There are no specific regulations regarding the use of cloud servers.

• Does data need to be collected in the country? Do the servers need to be in the country?

Yes, the data needs to be recorded and retained in the country.

• Are there data storage and transmission requirements (for data transfer out of the country)?

Yes, the data needs to be recorded and retained in the country.

• Are there any exceptions made for research to the local privacy regulations?

No.

• Who is allowed to view data (including the PI) and have access to Personal Identifiable Information (PII)?

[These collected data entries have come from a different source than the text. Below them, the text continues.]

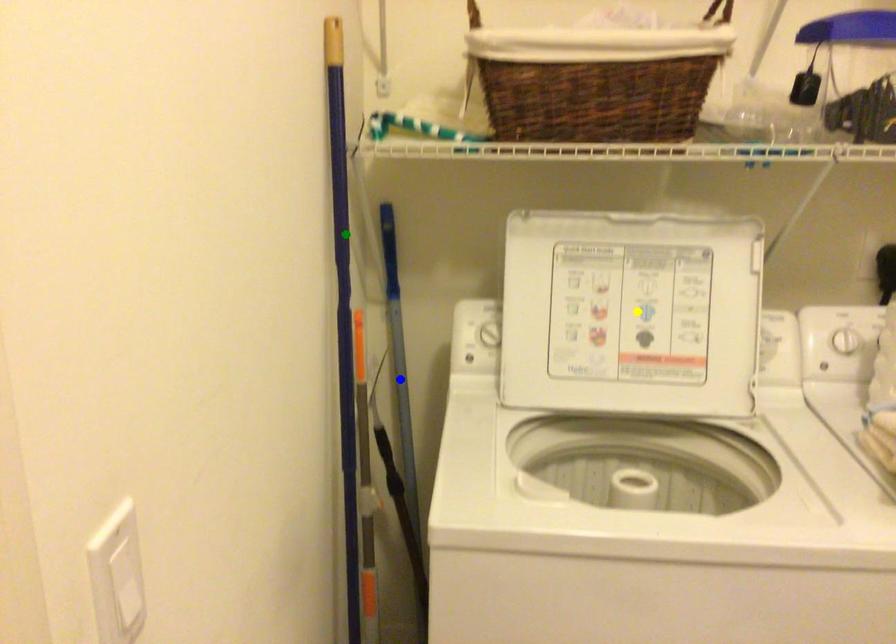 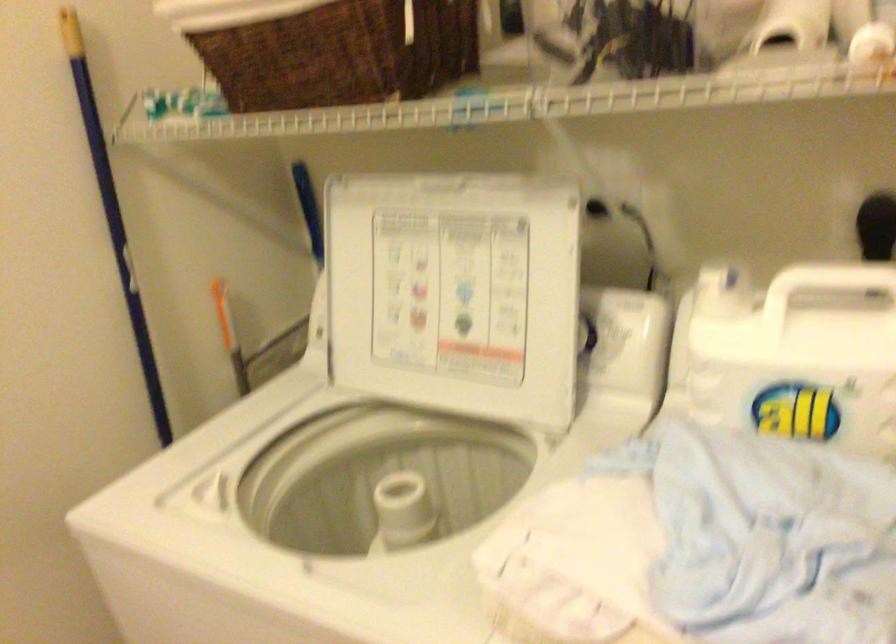 I am providing you with two images of the same scene from different viewpoints. Three points are marked in image1. Which point corresponds to a part or object that is occluded in image2?In image1, three points are marked. Which of them correspond to a part or object that is occluded in image2?Among the three points shown in image1, which one corresponds to a part or object that is no longer visible due to occlusion in image2?

Invisible in image2: blue point. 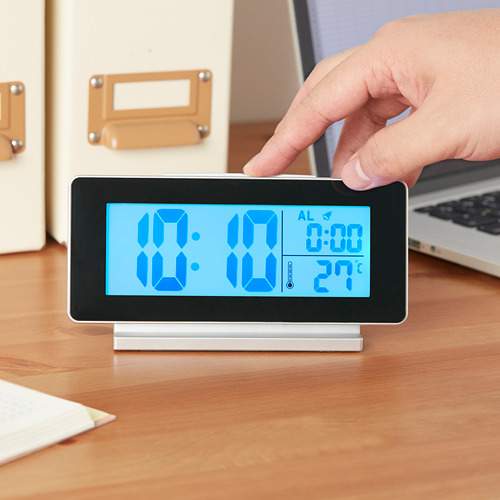 The width and height of the screenshot is (500, 500). I want to click on clock, so coord(236,265). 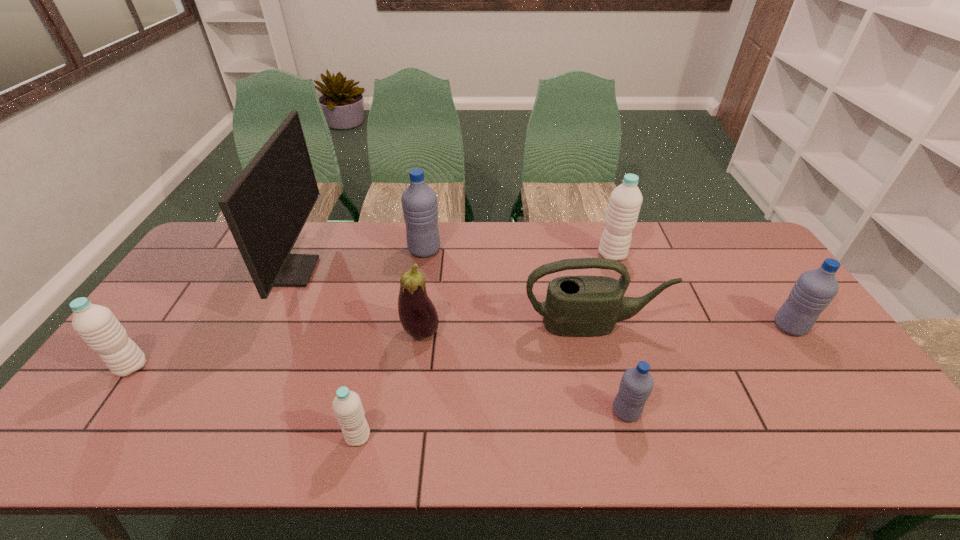 Locate an element on the screen. This screenshot has height=540, width=960. vacant area situated on the spout of the green watering can is located at coordinates (617, 420).

At what (x,y) coordinates should I click in order to perform the action: click on free point located on the front of the rightmost object. Please return your answer as a coordinate pair (x, y). Image resolution: width=960 pixels, height=540 pixels. Looking at the image, I should click on (880, 457).

Identify the location of free space located 0.290m on the back of the leftmost object. (192, 282).

Identify the location of free location located on the right of the eighth farthest object. Image resolution: width=960 pixels, height=540 pixels. (711, 411).

The image size is (960, 540). What are the coordinates of `vacant space located on the right of the smallest white water bottle` in the screenshot? It's located at (432, 437).

Locate an element on the screen. computer monitor present at the far edge is located at coordinates (266, 207).

Identify the location of object situated at the left edge. This screenshot has height=540, width=960. (96, 325).

You are a GUI agent. You are given a task and a screenshot of the screen. Output one action in this format:
    pyautogui.click(x=<x>, y=<y>)
    Task: Click on the object present at the right edge
    This screenshot has width=960, height=540.
    Given the screenshot: What is the action you would take?
    pyautogui.click(x=814, y=290)

The height and width of the screenshot is (540, 960). I want to click on vacant space at the far edge of the desktop, so click(634, 232).

Find the location of a particular element. vacant space at the near edge of the desktop is located at coordinates (317, 452). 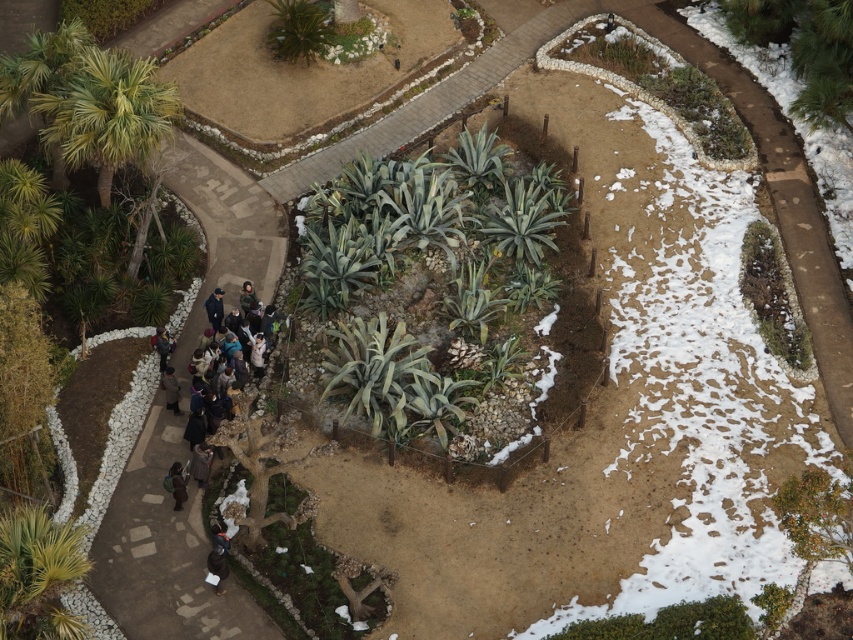 You are standing at the entrance of the botanical garden and see two jackets near the path. Which jacket is closer to the path? The dark brown leather jacket at lower left or the dark gray jacket at lower left?

The dark brown leather jacket at lower left is positioned on the right side of dark gray jacket at lower left. Since the path is bordered by white pebbles on one side and a low fence on the other, the right side of the dark gray jacket at lower left would be closer to the path. Therefore, the dark brown leather jacket at lower left is closer to the path. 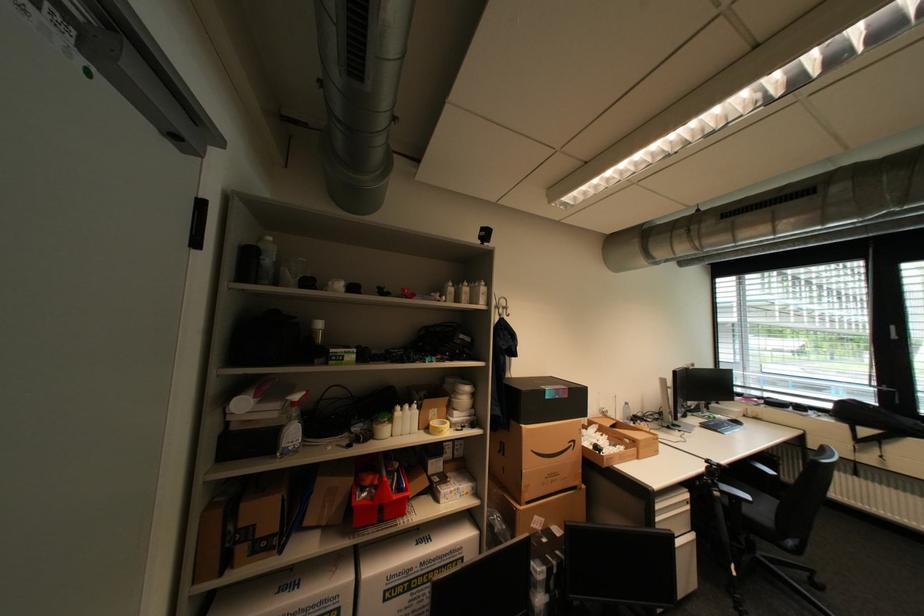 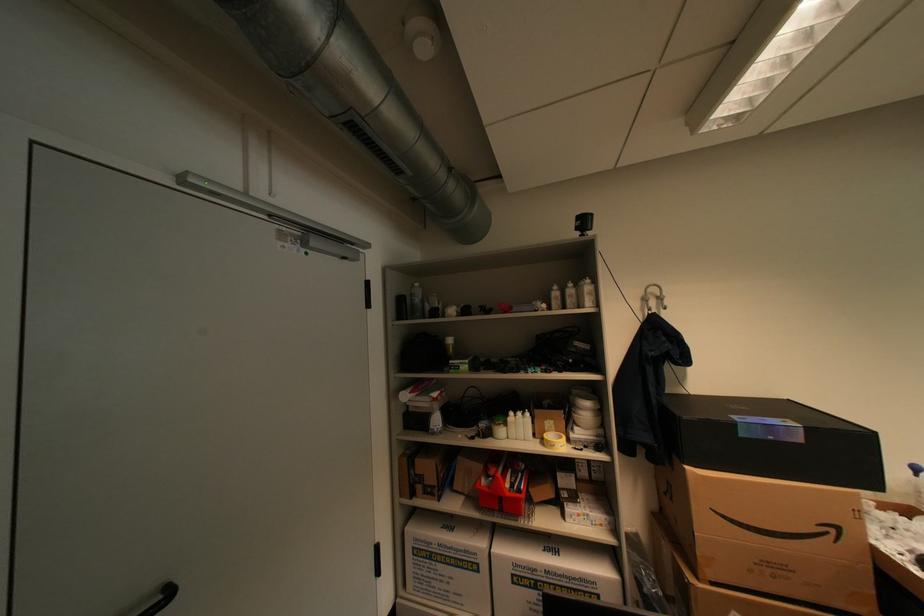 Locate, in the second image, the point that corresponds to pixel 407 408 in the first image.

(519, 414) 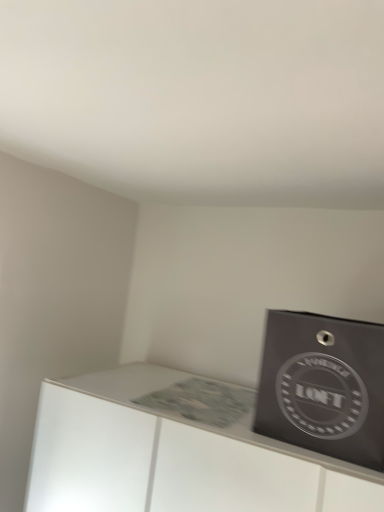 This screenshot has height=512, width=384. What do you see at coordinates (323, 386) in the screenshot? I see `black glossy plaque at right` at bounding box center [323, 386].

Measure the distance between point (371, 454) and camera.

A distance of 90.80 centimeters exists between point (371, 454) and camera.

This screenshot has width=384, height=512. In order to click on black glossy plaque at right in this screenshot , I will do `click(323, 386)`.

Image resolution: width=384 pixels, height=512 pixels. What are the coordinates of `black glossy plaque at right` in the screenshot? It's located at (323, 386). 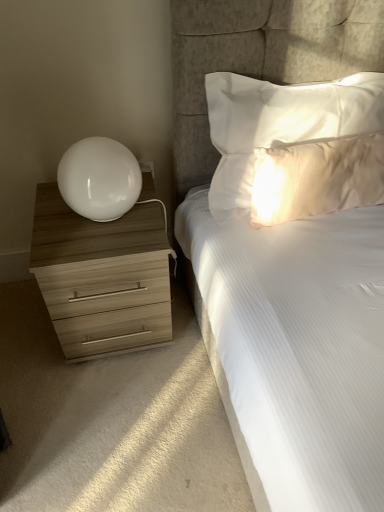 Where is `free space above wooden chest of drawers at left (from a real-world perspective)`? Image resolution: width=384 pixels, height=512 pixels. free space above wooden chest of drawers at left (from a real-world perspective) is located at coordinates (97, 228). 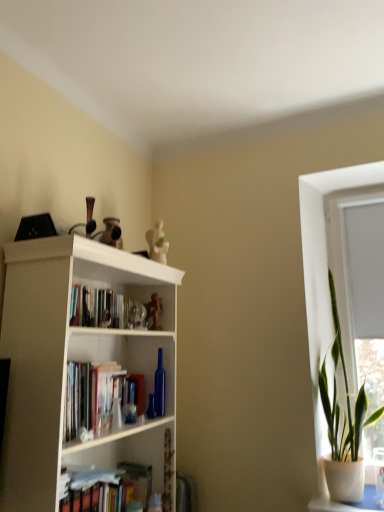 Question: From a real-world perspective, is green leafy plant in pot at right located higher than white matte bookcase at upper left?

Choices:
 (A) no
 (B) yes

Answer: (B)

Question: Is green leafy plant in pot at right aimed at white matte bookcase at upper left?

Choices:
 (A) no
 (B) yes

Answer: (A)

Question: From the image's perspective, would you say green leafy plant in pot at right is positioned over white matte bookcase at upper left?

Choices:
 (A) no
 (B) yes

Answer: (B)

Question: Considering the relative positions of green leafy plant in pot at right and white matte bookcase at upper left in the image provided, is green leafy plant in pot at right to the right of white matte bookcase at upper left from the viewer's perspective?

Choices:
 (A) no
 (B) yes

Answer: (B)

Question: Can you confirm if green leafy plant in pot at right is wider than white matte bookcase at upper left?

Choices:
 (A) yes
 (B) no

Answer: (B)

Question: Is white matte bookcase at upper left to the left or to the right of hardcover books at center in the image?

Choices:
 (A) left
 (B) right

Answer: (B)

Question: Is white matte bookcase at upper left in front of or behind hardcover books at center in the image?

Choices:
 (A) behind
 (B) front

Answer: (B)

Question: In terms of size, does white matte bookcase at upper left appear bigger or smaller than hardcover books at center?

Choices:
 (A) small
 (B) big

Answer: (B)

Question: From a real-world perspective, is white matte bookcase at upper left positioned above or below hardcover books at center?

Choices:
 (A) above
 (B) below

Answer: (B)

Question: Is green leafy plant in pot at right taller or shorter than white plastic window frame at upper right?

Choices:
 (A) short
 (B) tall

Answer: (B)

Question: In terms of width, does green leafy plant in pot at right look wider or thinner when compared to white plastic window frame at upper right?

Choices:
 (A) thin
 (B) wide

Answer: (B)

Question: Is green leafy plant in pot at right to the left or to the right of white plastic window frame at upper right in the image?

Choices:
 (A) left
 (B) right

Answer: (A)

Question: From a real-world perspective, is green leafy plant in pot at right positioned above or below white plastic window frame at upper right?

Choices:
 (A) above
 (B) below

Answer: (B)

Question: Which is correct: hardcover books at center is inside white plastic window frame at upper right, or outside of it?

Choices:
 (A) inside
 (B) outside

Answer: (B)

Question: Is hardcover books at center bigger or smaller than white plastic window frame at upper right?

Choices:
 (A) small
 (B) big

Answer: (A) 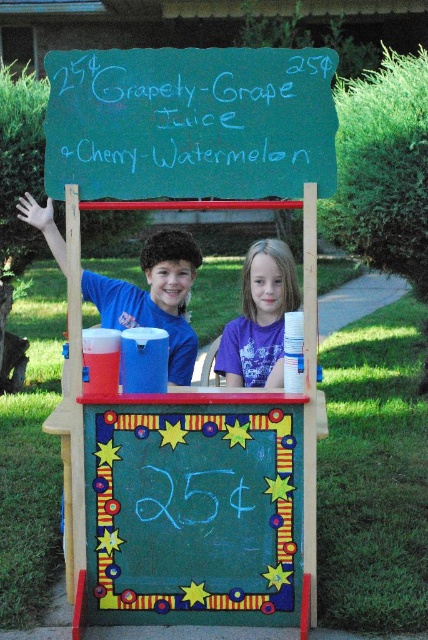 Question: From the image, what is the correct spatial relationship of green chalkboard at upper center in relation to purple cotton shirt at center?

Choices:
 (A) below
 (B) above

Answer: (B)

Question: Can you confirm if blue t-shirt at left is positioned below purple cotton shirt at center?

Choices:
 (A) yes
 (B) no

Answer: (B)

Question: Which of the following is the closest to the observer?

Choices:
 (A) (x=293, y=429)
 (B) (x=163, y=304)
 (C) (x=261, y=141)

Answer: (C)

Question: Which object is the farthest from the blue t-shirt at left?

Choices:
 (A) green chalkboard at upper center
 (B) purple cotton shirt at center

Answer: (A)

Question: Which of the following is the farthest from the observer?

Choices:
 (A) decorative chalkboard at center
 (B) blue t-shirt at left

Answer: (B)

Question: Does blue t-shirt at left have a lesser width compared to purple cotton shirt at center?

Choices:
 (A) yes
 (B) no

Answer: (B) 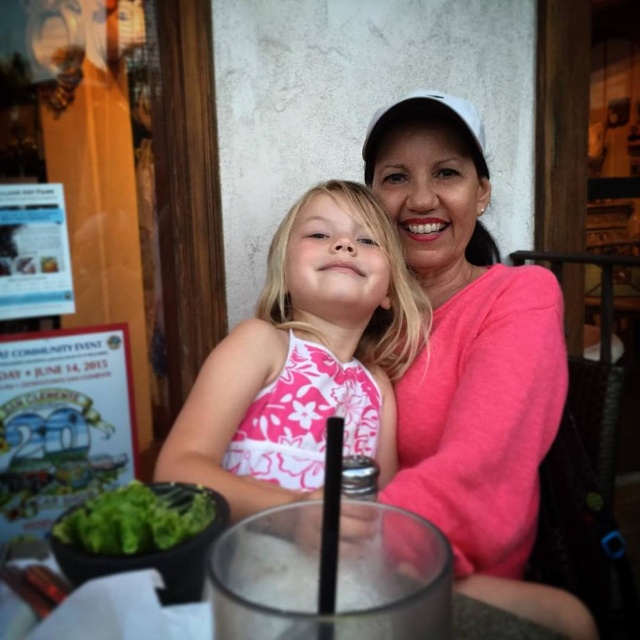 You are a photographer taking a picture of the scene. You notice the pink floral dress at center and the green leafy vegetable at lower left. Which object is positioned higher from the ground?

The pink floral dress at center is located above the green leafy vegetable at lower left, so it is positioned higher from the ground.

You are a photographer trying to capture a closeup of the pink floral dress at center. Based on the coordinates provided, where should you position your camera relative to the table?

The pink floral dress at center is located at coordinates point (x=304, y=356), so the camera should be positioned slightly to the right and above the center of the table to capture the dress in focus.

Based on the photo, you are a photographer taking a picture of the pink cotton sweater at upper right and the green leafy vegetable at lower left. Which object should you adjust to ensure both are centered in the frame?

The pink cotton sweater at upper right is positioned on the right side of green leafy vegetable at lower left, so you should move the pink cotton sweater at upper right to the left to center both objects in the frame. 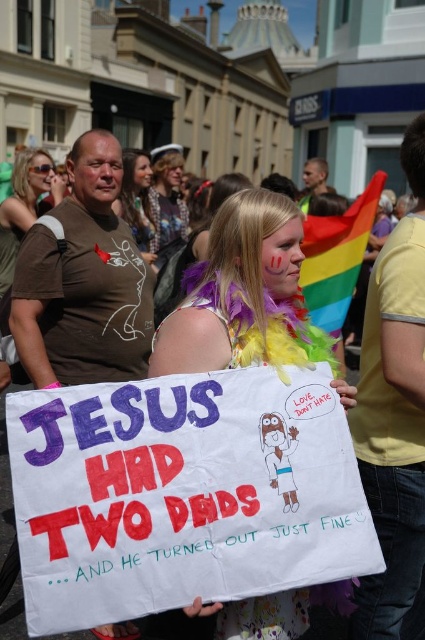 In the scene described, where is the rainbow feather boa at center located relative to the blonde hair at center?

The rainbow feather boa at center is to the right of the blonde hair at center.

You are a photographer trying to capture the entire scene in one shot. You notice two points marked in the image at coordinates point [292,316] and point [133,228]. Considering their positions, which point should you focus on to ensure both points are in sharp focus?

To ensure both points are in sharp focus, you should focus on the point that is closer to the camera, which is point [292,316]. This is because focusing on the closer point maximizes the depth of field, making both points appear sharp. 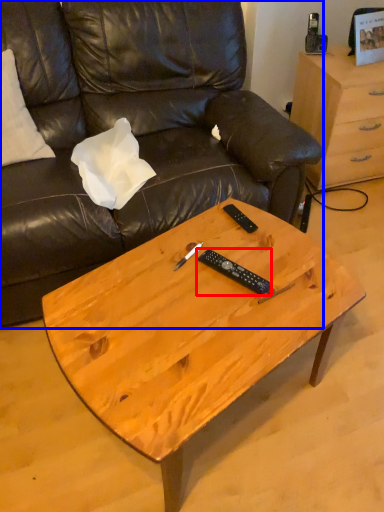 Question: Among these objects, which one is farthest to the camera, remote (highlighted by a red box) or studio couch (highlighted by a blue box)?

Choices:
 (A) remote
 (B) studio couch

Answer: (A) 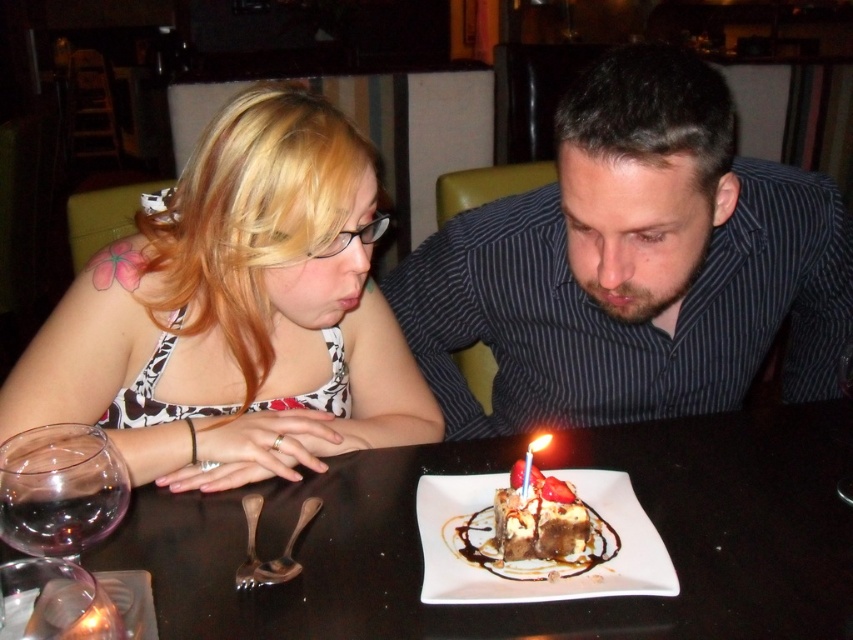 Who is shorter, striped shirt at center or red wax candle at center?

Standing shorter between the two is red wax candle at center.

Consider the image. Who is higher up, striped shirt at center or red wax candle at center?

Positioned higher is striped shirt at center.

Locate an element on the screen. striped shirt at center is located at coordinates (633, 266).

What do you see at coordinates (633, 266) in the screenshot? This screenshot has height=640, width=853. I see `striped shirt at center` at bounding box center [633, 266].

Is point (518, 273) farther from viewer compared to point (485, 605)?

Yes.

Identify the location of striped shirt at center. The image size is (853, 640). (633, 266).

Locate an element on the screen. This screenshot has width=853, height=640. matte black tank top at left is located at coordinates (236, 314).

The height and width of the screenshot is (640, 853). Describe the element at coordinates (236, 314) in the screenshot. I see `matte black tank top at left` at that location.

This screenshot has width=853, height=640. In order to click on matte black tank top at left in this screenshot , I will do `click(236, 314)`. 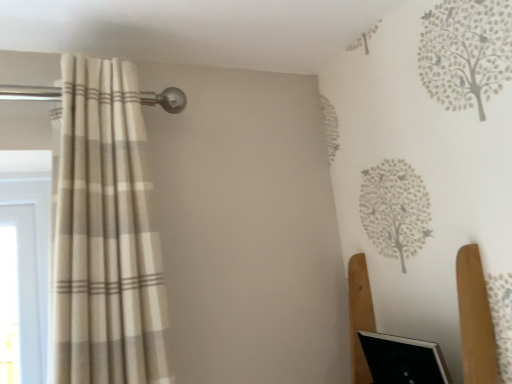 Locate an element on the screen. black glossy computer screen at lower right is located at coordinates (403, 360).

Describe the element at coordinates (403, 360) in the screenshot. I see `black glossy computer screen at lower right` at that location.

You are a GUI agent. You are given a task and a screenshot of the screen. Output one action in this format:
    pyautogui.click(x=<x>, y=<y>)
    Task: Click on the black glossy computer screen at lower right
    
    Given the screenshot: What is the action you would take?
    pyautogui.click(x=403, y=360)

Access to data should be managed by the sponsor and only granted to those with due reason to view it.

https://insightplus.bakermckenzie.com/bm/data-technology/thailand-new-cross-border-data-transfer-rules-officially-published-as-law

8.3 Detail the appropriate level of verification and validation of the CRO system (i.e., a software platform that runs clinical trials but is not considered a clinical device)

Clinical trial software is not considered a clinical device. It is therefore subject to the standard requirements for computer validation, but nothing more.